According to HomeAdvisor, the cost for repairing earthquake damage to a house runs the gamut and is driven by the extent of damage to the dwelling. Costs can range from a few thousand dollars for relatively minor, emergency repairs to hundreds of thousands of dollars for extensively damaged, non-retrofitted homes. Seismic retrofitting as described above could potentially save homeowners thousands of dollars in repair costs.

The financial benefits of code-compliant retrofitting are demonstrated in a 2020 research project coordinated by the Pacific Earthquake Engineering Research (PEER) Center. Among its findings, the PEER study estimated potential savings of between $10,000 and $200,000 for the owners of code-compliant, retrofitted homes after a major earthquake.

What is the average cost of a seismic retrofit?

HomeAdvisor suggests that the average cost of a seismic retrofit ranges between $3,400 and $7,500, but they note that the exact cost depends on many factors, including which state the home is in, the type of construction, the extent and scope of the work that needs to be done, and the size of the structure that needs to be retrofitted. Larger homes, those with rooms over garages and those built on hillsides are examples of homes that can often cost more to retrofit.

According to the Earthquake Brace + Bolt (EBB) program, which has helped fund more than 16,000 code-compliant brace and bolt seismic retrofits since 2016, the average cost of those retrofits is $6,166, with nearly half of those completed retrofits costing less than $5,000. Another advantage of a code-compliant seismic retrofit is that it could result in an earthquake insurance premium discount. Check with your insurance company to see if you are eligible for such a discount.

Image: two side by side houses, shown after the magnitude 6.0 2014 American Canyon (South Napa) earthquake, illustrate the benefit of a seismic retrofit—as one had been strengthened and one had not.
A tale of two homes in the aftermath of the 2014 earthquake in Napa

What is your earthquake risk?

While U.S. Geological Survey scientists say there is more than a 99 percent chance of at least one magnitude 6.7 or greater earthquakes occurring over a 30-year period in the Golden State, the specific risk you face from a major earthquake is based on where in the state of California you live in. You can find out which major faults and earthquake hazards run through your area by going to CEA’s California Earthquake Risk Map and Faults by County page.

Whether you live in the San Francisco area, the Los Angeles area, the Central Valley or anywhere in California, it is not a question of if, but rather when, the next big one will rattle some part of the Golden State. So why not be better prepared to protect your family, your home and your future by strengthening your home against earthquake damage!

There are ways you can protect your home and your family in the event of a major earthquake. Learn more at our blog on Essential Earthquake Safety Tips at Home.

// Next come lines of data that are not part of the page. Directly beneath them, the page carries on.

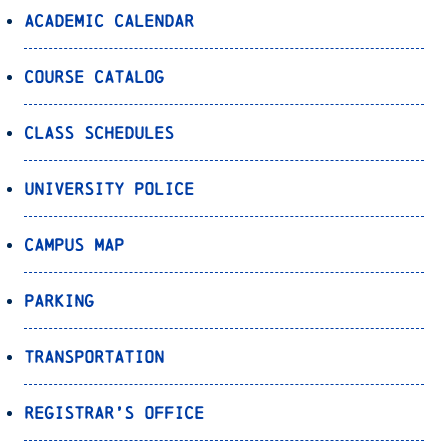
Academic Calendar
Course Catalog
Class Schedules
University Police
Campus Map
Parking
Transportation
Registrar’s Office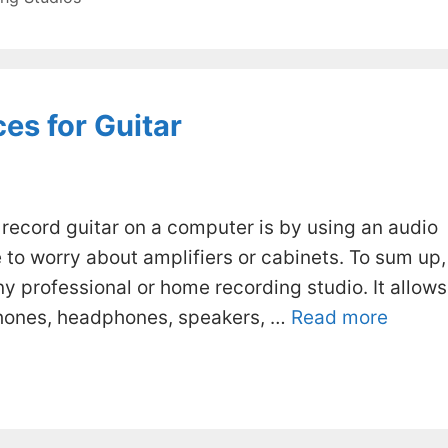
es for Guitar
record guitar on a computer is by using an audio
e to worry about amplifiers or cabinets. To sum up,
ny professional or home recording studio. It allows
phones, headphones, speakers, …
Read more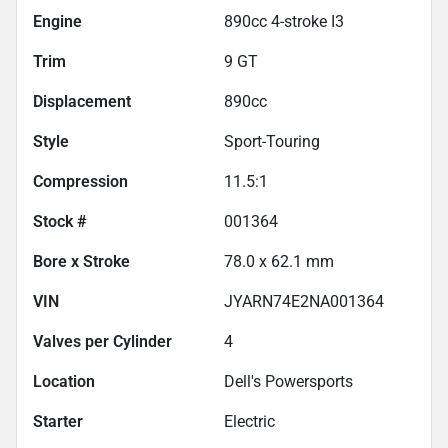
Engine
890cc 4-stroke I3
Trim
9 GT
Displacement
890
cc
Style
Sport-Touring
Compression
11.5:1
Stock #
001364
Bore x Stroke
78.0 x 62.1 mm
VIN
JYARN74E2NA001364
Valves per Cylinder
4
Location
Dell's Powersports
Starter
Electric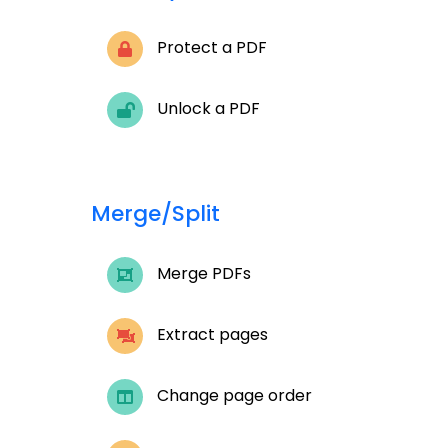
Protect a PDF
Unlock a PDF
Merge/Split
Merge PDFs
Extract pages
Change page order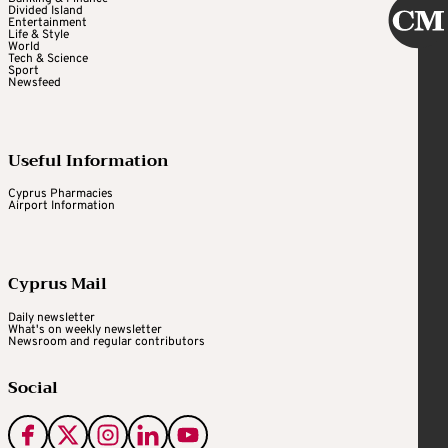
Divided Island
Entertainment
Life & Style
World
Tech & Science
Sport
Newsfeed
Useful Information
Cyprus Pharmacies
Airport Information
Cyprus Mail
Daily newsletter
What's on weekly newsletter
Newsroom and regular contributors
Social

And, if you live in California and your house was built before 1980, earthquake experts say your dwelling is especially vulnerable to damage from earthquake shaking because it was built before modern seismic building codes were put in place. The frames of hundreds of thousands of these types of homes are not bolted to their foundations. And without adequate bracing (when needed) and bolting, these houses can slide or topple off their foundation during an earthquake.

For many California homeowners, the value of their property and the equity they have in it represent the majority of their savings and retirement nest egg. A seismic retrofit can significantly reduce the chances of an older home falling or sliding completely off its foundation—perhaps resulting in a total loss, even in a moderate earthquake.